In this chapter, you learned the following:

  • An operating system is a program that manages your computer’s hardware on behalf of other programs. An interpreter or virtual machine is a program that sits on top of the operating system and runs your programs for you. The Python shell is an interpreter, translating your Python statements into language the operating system understands and translating the results back so you can see and use them.

  • Programs are made up of statements, or instructions. These can be simple expressions like 3 + 4 and assignment statements like celsius = 20 (which create new variables or change the values of existing ones). There are many other kinds of statements in Python, and we’ll introduce them throughout the book.

  • Every value in Python has a specific type, which determines what operations can be applied to it.

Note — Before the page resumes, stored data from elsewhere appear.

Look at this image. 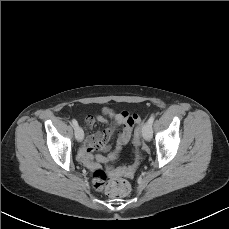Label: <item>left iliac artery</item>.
Here are the masks:
<instances>
[{
    "instance_id": "44dca946",
    "label": "left iliac artery",
    "mask_w": 229,
    "mask_h": 229,
    "mask_svg": "<svg viewBox=\"0 0 229 229\" xmlns=\"http://www.w3.org/2000/svg\"><path fill=\"white\" fill-rule=\"evenodd\" d=\"M154 119H155V116L154 115H151L149 120H148V123H150L151 125L153 124L154 122Z\"/></svg>"
}]
</instances>
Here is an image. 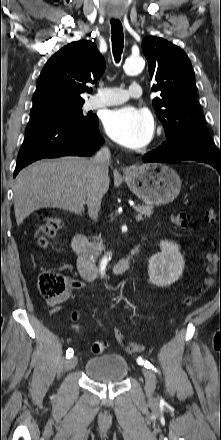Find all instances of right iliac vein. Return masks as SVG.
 <instances>
[{"mask_svg":"<svg viewBox=\"0 0 221 440\" xmlns=\"http://www.w3.org/2000/svg\"><path fill=\"white\" fill-rule=\"evenodd\" d=\"M77 357H72L71 359L67 360L65 363V370H70L74 368L77 364Z\"/></svg>","mask_w":221,"mask_h":440,"instance_id":"obj_1","label":"right iliac vein"}]
</instances>
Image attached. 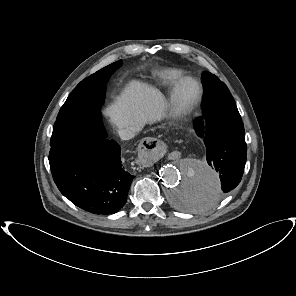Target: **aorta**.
<instances>
[{
  "mask_svg": "<svg viewBox=\"0 0 296 296\" xmlns=\"http://www.w3.org/2000/svg\"><path fill=\"white\" fill-rule=\"evenodd\" d=\"M160 180L170 204L182 212L205 213L216 207L221 197L218 175L206 163L189 159L176 168L164 166Z\"/></svg>",
  "mask_w": 296,
  "mask_h": 296,
  "instance_id": "obj_1",
  "label": "aorta"
}]
</instances>
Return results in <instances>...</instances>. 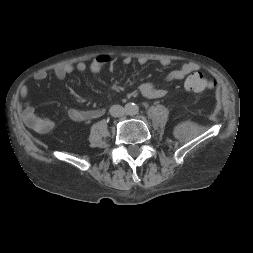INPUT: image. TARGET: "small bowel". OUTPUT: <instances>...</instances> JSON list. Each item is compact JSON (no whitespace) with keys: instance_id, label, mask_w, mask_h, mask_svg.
<instances>
[{"instance_id":"obj_1","label":"small bowel","mask_w":253,"mask_h":253,"mask_svg":"<svg viewBox=\"0 0 253 253\" xmlns=\"http://www.w3.org/2000/svg\"><path fill=\"white\" fill-rule=\"evenodd\" d=\"M132 58L126 56L122 59V63L130 65ZM138 63L144 65L148 62V58L141 56L138 58ZM113 59L108 55H101L93 58L89 63L78 62L77 64H63L54 69L55 76L58 79H64L74 71L86 72L88 70L92 72L100 71L105 65H111ZM171 61L168 58H162L160 64L162 66L170 65ZM199 69V65L195 62H188L181 67L169 71L163 78L165 83H170L176 80L184 79L186 76ZM47 77L45 71H40L35 75L36 80H44ZM141 94L147 99L162 98L168 94V90L163 87L156 86L152 82H143L139 86ZM28 87H24L21 91L22 98V119L25 124L39 133H47L54 128V121L49 117H41L36 114L35 108L28 101ZM105 111L102 108H94L89 110L70 109L68 111L69 118L74 122H89L91 120L98 119L104 115Z\"/></svg>"}]
</instances>
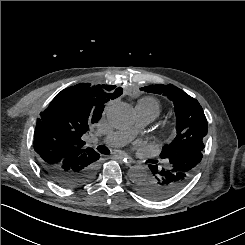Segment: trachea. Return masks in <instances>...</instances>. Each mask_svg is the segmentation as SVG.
Instances as JSON below:
<instances>
[{"label":"trachea","instance_id":"3493384b","mask_svg":"<svg viewBox=\"0 0 245 245\" xmlns=\"http://www.w3.org/2000/svg\"><path fill=\"white\" fill-rule=\"evenodd\" d=\"M97 150H98L100 153H102V154H109V153H110L109 149H108L106 146H104V145L98 146V147H97Z\"/></svg>","mask_w":245,"mask_h":245}]
</instances>
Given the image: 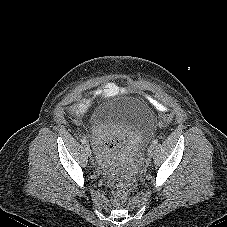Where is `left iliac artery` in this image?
<instances>
[{
  "instance_id": "left-iliac-artery-1",
  "label": "left iliac artery",
  "mask_w": 227,
  "mask_h": 227,
  "mask_svg": "<svg viewBox=\"0 0 227 227\" xmlns=\"http://www.w3.org/2000/svg\"><path fill=\"white\" fill-rule=\"evenodd\" d=\"M153 144H154V145L158 144V140L155 139V140L153 141Z\"/></svg>"
}]
</instances>
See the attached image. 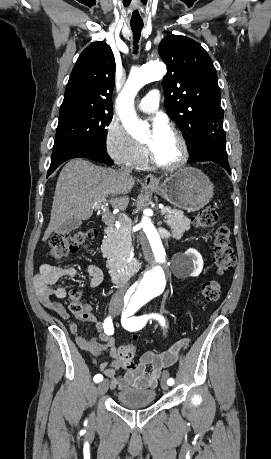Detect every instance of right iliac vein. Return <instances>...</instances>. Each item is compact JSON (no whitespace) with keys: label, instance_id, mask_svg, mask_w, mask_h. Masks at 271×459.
<instances>
[{"label":"right iliac vein","instance_id":"1","mask_svg":"<svg viewBox=\"0 0 271 459\" xmlns=\"http://www.w3.org/2000/svg\"><path fill=\"white\" fill-rule=\"evenodd\" d=\"M120 311H121V308L120 307H116L113 310V315H116ZM108 387H109V380H107V379L103 380L101 383H99L98 386H97L98 395H102V394L106 393L107 390H108Z\"/></svg>","mask_w":271,"mask_h":459}]
</instances>
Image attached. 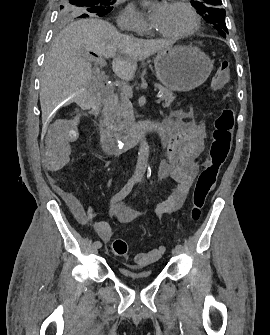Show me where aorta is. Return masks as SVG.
Segmentation results:
<instances>
[{"instance_id": "aorta-1", "label": "aorta", "mask_w": 270, "mask_h": 335, "mask_svg": "<svg viewBox=\"0 0 270 335\" xmlns=\"http://www.w3.org/2000/svg\"><path fill=\"white\" fill-rule=\"evenodd\" d=\"M148 158L149 146L148 142H146L145 138H143L140 142L136 168L132 175L133 179H136V181H141V179H143L148 164Z\"/></svg>"}]
</instances>
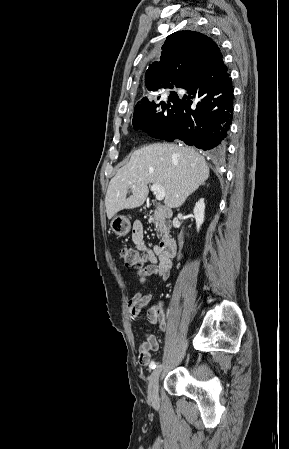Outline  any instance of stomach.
<instances>
[{
	"instance_id": "1",
	"label": "stomach",
	"mask_w": 289,
	"mask_h": 449,
	"mask_svg": "<svg viewBox=\"0 0 289 449\" xmlns=\"http://www.w3.org/2000/svg\"><path fill=\"white\" fill-rule=\"evenodd\" d=\"M111 229L118 236H126L130 229L131 224L126 216L118 215L115 216L111 221Z\"/></svg>"
}]
</instances>
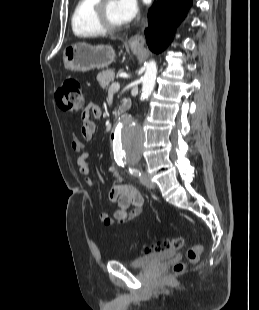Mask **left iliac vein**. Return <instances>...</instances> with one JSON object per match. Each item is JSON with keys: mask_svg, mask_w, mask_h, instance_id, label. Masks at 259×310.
I'll use <instances>...</instances> for the list:
<instances>
[{"mask_svg": "<svg viewBox=\"0 0 259 310\" xmlns=\"http://www.w3.org/2000/svg\"><path fill=\"white\" fill-rule=\"evenodd\" d=\"M139 175L140 182L147 188L149 189H154L155 184L150 180L149 176L147 173L143 171H137Z\"/></svg>", "mask_w": 259, "mask_h": 310, "instance_id": "obj_1", "label": "left iliac vein"}]
</instances>
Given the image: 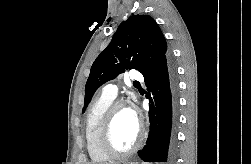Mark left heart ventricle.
Segmentation results:
<instances>
[{"instance_id":"left-heart-ventricle-1","label":"left heart ventricle","mask_w":251,"mask_h":164,"mask_svg":"<svg viewBox=\"0 0 251 164\" xmlns=\"http://www.w3.org/2000/svg\"><path fill=\"white\" fill-rule=\"evenodd\" d=\"M138 136V122L128 107L120 108L114 118L112 143L118 150H127L134 145Z\"/></svg>"}]
</instances>
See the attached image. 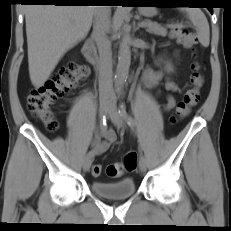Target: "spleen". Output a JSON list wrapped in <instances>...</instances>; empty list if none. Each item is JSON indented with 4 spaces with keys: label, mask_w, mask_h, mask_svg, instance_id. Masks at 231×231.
Wrapping results in <instances>:
<instances>
[{
    "label": "spleen",
    "mask_w": 231,
    "mask_h": 231,
    "mask_svg": "<svg viewBox=\"0 0 231 231\" xmlns=\"http://www.w3.org/2000/svg\"><path fill=\"white\" fill-rule=\"evenodd\" d=\"M182 11L187 13L190 21L196 26L197 38L201 45L208 47L210 42V29L204 13L198 8L189 7L182 8Z\"/></svg>",
    "instance_id": "spleen-1"
}]
</instances>
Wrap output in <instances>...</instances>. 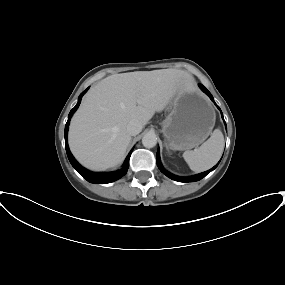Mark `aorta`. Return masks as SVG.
<instances>
[{
  "label": "aorta",
  "instance_id": "aorta-1",
  "mask_svg": "<svg viewBox=\"0 0 285 285\" xmlns=\"http://www.w3.org/2000/svg\"><path fill=\"white\" fill-rule=\"evenodd\" d=\"M142 144L146 148H153L157 144V137L155 133H146L142 138Z\"/></svg>",
  "mask_w": 285,
  "mask_h": 285
}]
</instances>
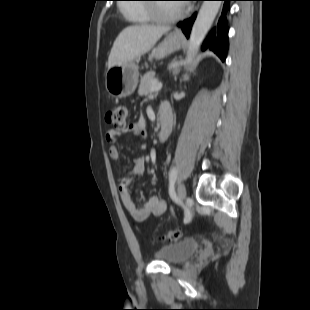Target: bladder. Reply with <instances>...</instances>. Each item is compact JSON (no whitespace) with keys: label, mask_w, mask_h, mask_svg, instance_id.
I'll list each match as a JSON object with an SVG mask.
<instances>
[{"label":"bladder","mask_w":310,"mask_h":310,"mask_svg":"<svg viewBox=\"0 0 310 310\" xmlns=\"http://www.w3.org/2000/svg\"><path fill=\"white\" fill-rule=\"evenodd\" d=\"M198 242L193 239H187L159 248L155 257L163 262L178 264L189 259L197 250Z\"/></svg>","instance_id":"bladder-1"}]
</instances>
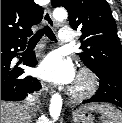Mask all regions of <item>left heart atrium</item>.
<instances>
[{
  "instance_id": "39dd6f15",
  "label": "left heart atrium",
  "mask_w": 122,
  "mask_h": 123,
  "mask_svg": "<svg viewBox=\"0 0 122 123\" xmlns=\"http://www.w3.org/2000/svg\"><path fill=\"white\" fill-rule=\"evenodd\" d=\"M37 72L42 79L56 84H71L75 79L72 64L58 53L48 54L41 61Z\"/></svg>"
}]
</instances>
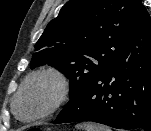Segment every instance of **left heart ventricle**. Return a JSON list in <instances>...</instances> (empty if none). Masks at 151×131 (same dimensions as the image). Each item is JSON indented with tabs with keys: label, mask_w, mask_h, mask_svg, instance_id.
Instances as JSON below:
<instances>
[{
	"label": "left heart ventricle",
	"mask_w": 151,
	"mask_h": 131,
	"mask_svg": "<svg viewBox=\"0 0 151 131\" xmlns=\"http://www.w3.org/2000/svg\"><path fill=\"white\" fill-rule=\"evenodd\" d=\"M56 94L51 80H38L25 91L19 101V112L27 117L34 115L50 104Z\"/></svg>",
	"instance_id": "1"
}]
</instances>
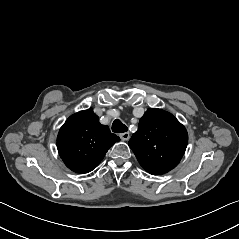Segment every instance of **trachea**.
<instances>
[{
	"mask_svg": "<svg viewBox=\"0 0 239 239\" xmlns=\"http://www.w3.org/2000/svg\"><path fill=\"white\" fill-rule=\"evenodd\" d=\"M112 131L115 133H124L128 131V128L119 119H115L112 124Z\"/></svg>",
	"mask_w": 239,
	"mask_h": 239,
	"instance_id": "obj_1",
	"label": "trachea"
}]
</instances>
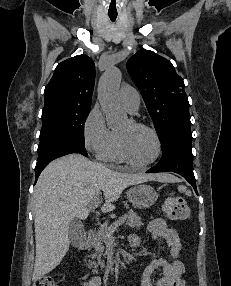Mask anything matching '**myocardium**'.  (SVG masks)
Listing matches in <instances>:
<instances>
[{
    "mask_svg": "<svg viewBox=\"0 0 231 286\" xmlns=\"http://www.w3.org/2000/svg\"><path fill=\"white\" fill-rule=\"evenodd\" d=\"M129 122L131 125H133L135 127H139V128H143V129L147 130L153 136L154 141H155V145H156L155 154L149 161L142 163V164H139V163L132 161L126 155V153L123 149L121 140H120L119 136L115 133V147H116L117 155L119 156V158L122 162L126 163L127 165H129L135 169H146L149 166H151L152 164H154L159 159L161 152H162L161 139H160L157 131L154 128H152L151 126H149V125H147L141 121L135 120V119H130Z\"/></svg>",
    "mask_w": 231,
    "mask_h": 286,
    "instance_id": "f54148a6",
    "label": "myocardium"
}]
</instances>
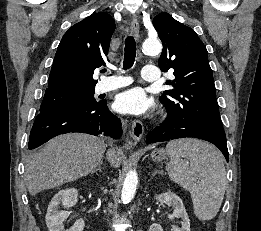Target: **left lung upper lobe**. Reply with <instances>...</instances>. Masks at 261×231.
Listing matches in <instances>:
<instances>
[{"mask_svg":"<svg viewBox=\"0 0 261 231\" xmlns=\"http://www.w3.org/2000/svg\"><path fill=\"white\" fill-rule=\"evenodd\" d=\"M153 25L163 43L159 67L162 71L173 69L175 75L174 80L167 81L174 89L160 97L168 114L226 139L205 45L193 29L166 12L158 14Z\"/></svg>","mask_w":261,"mask_h":231,"instance_id":"left-lung-upper-lobe-1","label":"left lung upper lobe"}]
</instances>
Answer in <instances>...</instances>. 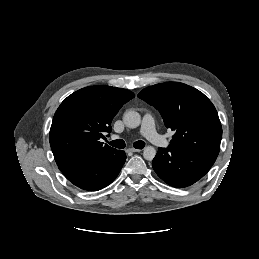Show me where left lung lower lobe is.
Masks as SVG:
<instances>
[{
	"instance_id": "1",
	"label": "left lung lower lobe",
	"mask_w": 259,
	"mask_h": 259,
	"mask_svg": "<svg viewBox=\"0 0 259 259\" xmlns=\"http://www.w3.org/2000/svg\"><path fill=\"white\" fill-rule=\"evenodd\" d=\"M217 156L208 152H179L170 147L158 148L152 166L167 184L187 187L210 170Z\"/></svg>"
}]
</instances>
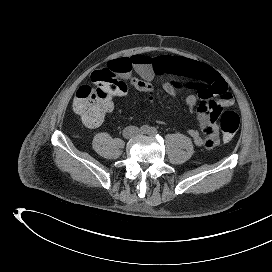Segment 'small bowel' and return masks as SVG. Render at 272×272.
<instances>
[{"label": "small bowel", "instance_id": "c3829d8e", "mask_svg": "<svg viewBox=\"0 0 272 272\" xmlns=\"http://www.w3.org/2000/svg\"><path fill=\"white\" fill-rule=\"evenodd\" d=\"M109 67L136 90L147 93L150 103L154 100V76L162 73L171 76L163 83V90L169 95L187 90L186 104L190 108L198 105V120L204 135L197 129L188 130L195 145L211 148L219 143L220 109L232 105L234 99L226 81L214 68L183 57L151 58L143 54L114 59ZM112 108L111 104L107 113Z\"/></svg>", "mask_w": 272, "mask_h": 272}]
</instances>
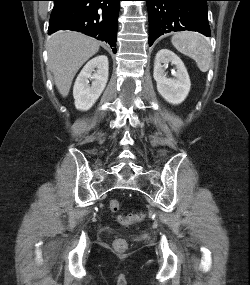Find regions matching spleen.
<instances>
[{
  "label": "spleen",
  "instance_id": "spleen-1",
  "mask_svg": "<svg viewBox=\"0 0 250 285\" xmlns=\"http://www.w3.org/2000/svg\"><path fill=\"white\" fill-rule=\"evenodd\" d=\"M173 46L182 54L192 58L202 72H207L211 62V47L207 39L191 31L179 32L171 38Z\"/></svg>",
  "mask_w": 250,
  "mask_h": 285
}]
</instances>
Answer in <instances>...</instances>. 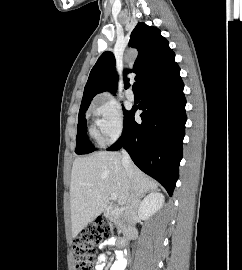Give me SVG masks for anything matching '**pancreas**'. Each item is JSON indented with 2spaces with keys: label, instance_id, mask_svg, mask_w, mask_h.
<instances>
[{
  "label": "pancreas",
  "instance_id": "pancreas-1",
  "mask_svg": "<svg viewBox=\"0 0 242 270\" xmlns=\"http://www.w3.org/2000/svg\"><path fill=\"white\" fill-rule=\"evenodd\" d=\"M110 220L118 227L119 232H124V223L115 216H111Z\"/></svg>",
  "mask_w": 242,
  "mask_h": 270
}]
</instances>
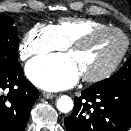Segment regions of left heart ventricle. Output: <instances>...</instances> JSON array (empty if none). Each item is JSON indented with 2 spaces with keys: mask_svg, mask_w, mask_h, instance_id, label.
Wrapping results in <instances>:
<instances>
[{
  "mask_svg": "<svg viewBox=\"0 0 131 131\" xmlns=\"http://www.w3.org/2000/svg\"><path fill=\"white\" fill-rule=\"evenodd\" d=\"M124 46L120 34L107 32L95 36L85 46L70 50L81 75L96 74L109 66Z\"/></svg>",
  "mask_w": 131,
  "mask_h": 131,
  "instance_id": "1",
  "label": "left heart ventricle"
}]
</instances>
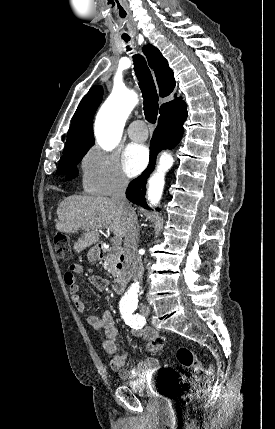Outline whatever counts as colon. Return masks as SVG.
I'll list each match as a JSON object with an SVG mask.
<instances>
[{"instance_id": "colon-1", "label": "colon", "mask_w": 275, "mask_h": 429, "mask_svg": "<svg viewBox=\"0 0 275 429\" xmlns=\"http://www.w3.org/2000/svg\"><path fill=\"white\" fill-rule=\"evenodd\" d=\"M54 249L56 255L64 260L71 256V247L68 238L57 233L54 237ZM164 345V338L154 343V350H160ZM177 359L182 367L193 372L192 376L184 377L181 380L179 387L183 391L180 402L185 405L199 401L208 392L213 381V370L210 367H205L197 356L187 347H179L176 353ZM204 374V380L198 376Z\"/></svg>"}]
</instances>
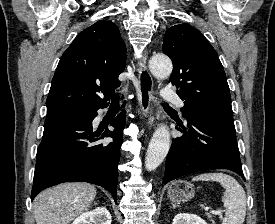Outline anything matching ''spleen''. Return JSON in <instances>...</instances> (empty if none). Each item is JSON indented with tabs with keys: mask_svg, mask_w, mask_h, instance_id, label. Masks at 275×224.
Wrapping results in <instances>:
<instances>
[{
	"mask_svg": "<svg viewBox=\"0 0 275 224\" xmlns=\"http://www.w3.org/2000/svg\"><path fill=\"white\" fill-rule=\"evenodd\" d=\"M192 181H216L225 189L222 202L225 217L222 224H243L246 216V195L236 179L224 173H202L194 176Z\"/></svg>",
	"mask_w": 275,
	"mask_h": 224,
	"instance_id": "obj_1",
	"label": "spleen"
}]
</instances>
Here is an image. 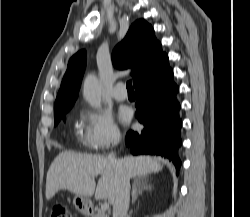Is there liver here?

The two types used to represent numbers are int and float. Floating-point numbers are approximations to real numbers.

  • Python evaluates an expression by applying higher-precedence operators before lower-precedence operators. You can change that order by putting parentheses around subexpressions.

  • Python stores every value in computer memory. A memory location containing a value is called an object.

  • Variables are created by executing assignment statements. If a variable already exists because of a previous assignment statement, Python will use that one instead of creating a new one.

  • Variables contain memory addresses of values. We say that variables refer to values.

  • Variables must be assigned values before they can be used in expressions.